How COVID Changed Me: the Good, the Bad, and the Ugly
April 2020
In January 2020, my husband and I flew to Florida to visit cousins in Bonita Springs and good friends in Naples. In early March, we drove to Indiana to visit our daughter’s family. We attended a swim meet for our grandson, sitting in the bleachers of a hot, steamy pool, surrounded by people shouting encouragement to their kids. As we left the pool area, our grandson told us to push the door open with our elbows. Did he know what was coming? Little did we know it would be a long time we drove to visit them again. The next time we were on an airplane, masked and anxious, would be in June, 2023, flying to our grandson’s Bar Mitzvah.
We decided to move from our home of 45 years and bought the condo in February, 2020, thinking our house would sell quickly and it would be easier to stage it as we prepared to move. By the time we moved into our condo, the bottom had fallen out of our lives. COVID hit and we had a house no one wanted to buy. At least the isolation of early COVID enabled us get our new home set up quickly.
Before March 2020, I was blogging for several sites, publishing several times a week, and serving as part of the administrative team for MyRetrospect. I visited with friends, shopped whenever the mood struck me, and was a pretty independent and busy 74-year-old. Four+ years later, I write far less often, visit many of my friends via zoom, shop (too much) on Amazon, and am far less busy and independent. For two years, life slowed down due to COVID restrictions, and I became accustomed to a slower pace with fewer social interactions.

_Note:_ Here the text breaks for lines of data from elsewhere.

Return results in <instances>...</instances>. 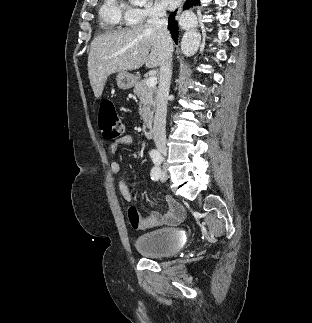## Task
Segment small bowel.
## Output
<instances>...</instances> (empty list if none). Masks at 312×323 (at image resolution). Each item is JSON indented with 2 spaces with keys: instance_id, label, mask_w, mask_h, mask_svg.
I'll return each mask as SVG.
<instances>
[{
  "instance_id": "obj_1",
  "label": "small bowel",
  "mask_w": 312,
  "mask_h": 323,
  "mask_svg": "<svg viewBox=\"0 0 312 323\" xmlns=\"http://www.w3.org/2000/svg\"><path fill=\"white\" fill-rule=\"evenodd\" d=\"M133 141L132 136L123 135L109 145V151L116 153L120 146L129 145ZM120 164L118 162H112L110 164V171L113 174L120 172ZM118 189L122 197L127 202L134 200L133 193L129 189L127 183L120 179L118 181ZM167 203L170 210L167 213L161 214L159 212H150L146 215H140L138 211L132 207L129 208L128 217L131 226L138 231H150L162 226H176L185 218V212L182 206L173 198H167Z\"/></svg>"
}]
</instances>
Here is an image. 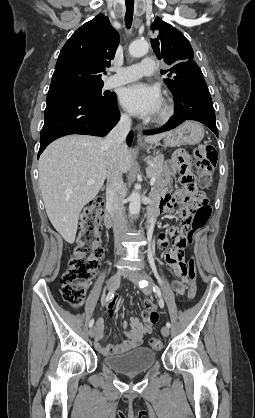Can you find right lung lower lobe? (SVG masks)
Returning <instances> with one entry per match:
<instances>
[{
	"mask_svg": "<svg viewBox=\"0 0 255 418\" xmlns=\"http://www.w3.org/2000/svg\"><path fill=\"white\" fill-rule=\"evenodd\" d=\"M119 118L115 94L110 100L103 101L81 93H48L38 158L47 145L65 135L105 136ZM132 140L133 133L130 132L126 139L129 146Z\"/></svg>",
	"mask_w": 255,
	"mask_h": 418,
	"instance_id": "98d812e1",
	"label": "right lung lower lobe"
}]
</instances>
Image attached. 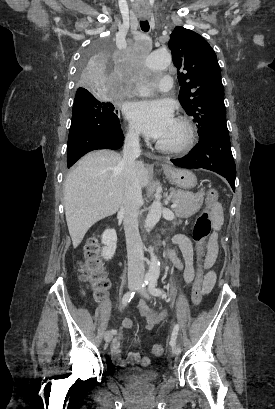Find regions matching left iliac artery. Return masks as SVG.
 Here are the masks:
<instances>
[{"label":"left iliac artery","instance_id":"obj_1","mask_svg":"<svg viewBox=\"0 0 275 409\" xmlns=\"http://www.w3.org/2000/svg\"><path fill=\"white\" fill-rule=\"evenodd\" d=\"M148 289H149L150 293L152 295H154V296L162 295V290L157 287V276H153L150 279L149 284H148ZM178 331H179V325L175 324L174 328H173L171 340H170L171 347L176 345V339H177Z\"/></svg>","mask_w":275,"mask_h":409}]
</instances>
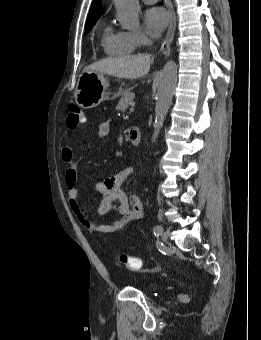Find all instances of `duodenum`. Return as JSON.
Wrapping results in <instances>:
<instances>
[{
  "label": "duodenum",
  "mask_w": 261,
  "mask_h": 340,
  "mask_svg": "<svg viewBox=\"0 0 261 340\" xmlns=\"http://www.w3.org/2000/svg\"><path fill=\"white\" fill-rule=\"evenodd\" d=\"M141 140V132L137 127L130 128L129 130V141L133 145H139Z\"/></svg>",
  "instance_id": "1"
}]
</instances>
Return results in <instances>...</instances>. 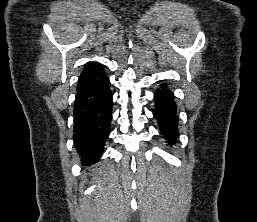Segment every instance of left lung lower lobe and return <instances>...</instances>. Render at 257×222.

There are some good consequences of being forced to slow down. Zoom has enabled me to reconnect with some dear friends who live out of town, and now we communicate regularly. This has been a real blessing in my life. Taking life at a slower pace gave me permission to write when I have something to say rather than to push myself to come up ideas and post frequently. I am reading much more these days. My husband and I have become more of a team, shopping together and watching some amazingly good things via streaming. We have also discovered that it’s more fun to order in food with our friends than to attempt to visit at noisy restaurants.

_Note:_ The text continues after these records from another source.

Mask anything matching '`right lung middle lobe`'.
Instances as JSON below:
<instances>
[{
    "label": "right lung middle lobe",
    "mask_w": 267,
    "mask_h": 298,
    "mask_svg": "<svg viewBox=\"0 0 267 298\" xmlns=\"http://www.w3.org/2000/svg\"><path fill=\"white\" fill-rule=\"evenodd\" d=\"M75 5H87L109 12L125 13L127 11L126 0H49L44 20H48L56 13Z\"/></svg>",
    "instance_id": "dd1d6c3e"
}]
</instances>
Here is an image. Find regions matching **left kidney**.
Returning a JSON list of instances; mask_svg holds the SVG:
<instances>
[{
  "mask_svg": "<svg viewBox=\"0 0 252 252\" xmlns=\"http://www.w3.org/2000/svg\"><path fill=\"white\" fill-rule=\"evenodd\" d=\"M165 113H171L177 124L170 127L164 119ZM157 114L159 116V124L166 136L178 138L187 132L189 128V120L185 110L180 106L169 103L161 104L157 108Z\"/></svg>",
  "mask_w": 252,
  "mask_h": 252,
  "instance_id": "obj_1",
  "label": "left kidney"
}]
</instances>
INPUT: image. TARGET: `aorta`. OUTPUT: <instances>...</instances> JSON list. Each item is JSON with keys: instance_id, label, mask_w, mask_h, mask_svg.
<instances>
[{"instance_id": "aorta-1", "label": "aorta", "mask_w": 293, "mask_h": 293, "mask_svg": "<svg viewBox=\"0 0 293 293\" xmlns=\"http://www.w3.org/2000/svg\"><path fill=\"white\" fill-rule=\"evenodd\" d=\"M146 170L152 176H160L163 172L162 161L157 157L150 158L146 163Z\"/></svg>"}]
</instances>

I’m sad that I lost the frequent interactions with my granddaughters who live near me. Of course, that may also be a function of them being older and not needing me to babysit or drive them to activities. Still, I feel the pandemic has also robbed me of time I could have spent with my out-of-town grandkids. In the years we didn’t travel much, they also managed to grow up.

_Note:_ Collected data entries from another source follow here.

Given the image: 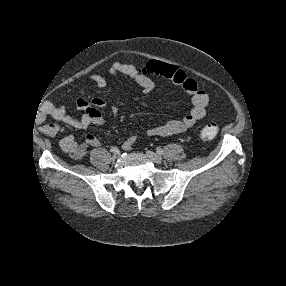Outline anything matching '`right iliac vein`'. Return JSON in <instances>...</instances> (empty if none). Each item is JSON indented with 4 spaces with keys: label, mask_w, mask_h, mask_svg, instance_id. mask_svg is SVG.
I'll return each mask as SVG.
<instances>
[{
    "label": "right iliac vein",
    "mask_w": 286,
    "mask_h": 286,
    "mask_svg": "<svg viewBox=\"0 0 286 286\" xmlns=\"http://www.w3.org/2000/svg\"><path fill=\"white\" fill-rule=\"evenodd\" d=\"M117 159V155H113L112 157H111V160L112 161H115Z\"/></svg>",
    "instance_id": "right-iliac-vein-1"
}]
</instances>
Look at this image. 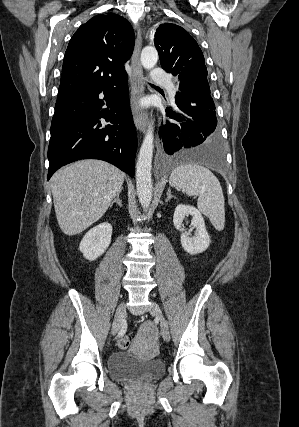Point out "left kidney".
<instances>
[{
    "label": "left kidney",
    "mask_w": 299,
    "mask_h": 427,
    "mask_svg": "<svg viewBox=\"0 0 299 427\" xmlns=\"http://www.w3.org/2000/svg\"><path fill=\"white\" fill-rule=\"evenodd\" d=\"M192 216V228L187 232L182 228V222L186 216ZM173 223L177 230L181 233V244L183 249L191 254L196 255L204 252L209 244L210 237L206 231L205 222L202 214L194 206L179 204L175 208ZM195 230L194 236H191L193 229Z\"/></svg>",
    "instance_id": "5707ae66"
}]
</instances>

Perhaps it’s just part of the normal aging process, but I now feel older, more tentative, more aware of my aching back and bad knee, which have slowed me down and shortened my walks. I have not had COVID yet. I hesitated as I wrote those words because pretty much everyone I know has, some more than once. I rarely wear masks. They drive me crazy in the summer and no one wears them anymore in my neck of the woods. I’m back in restaurants and theaters. But not without worrying in the back of my mind. And I hate how the specter of this disease still haunts my thoughts and informs some of the choices I make. COVID has made me feel old.